Dataset content »

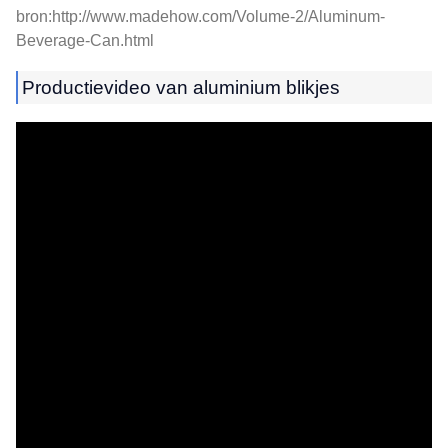
bron:http://www.madehow.com/Volume-2/Aluminum-
Beverage-Can.html
Productievideo van aluminium blikjes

Work task » Return the listing above in full and exactly, omitting all pictures.

Solution to this exercise »
bron:http://www.madehow.com/Volume-2/Aluminum-
Beverage-Can.html
Productievideo van aluminium blikjes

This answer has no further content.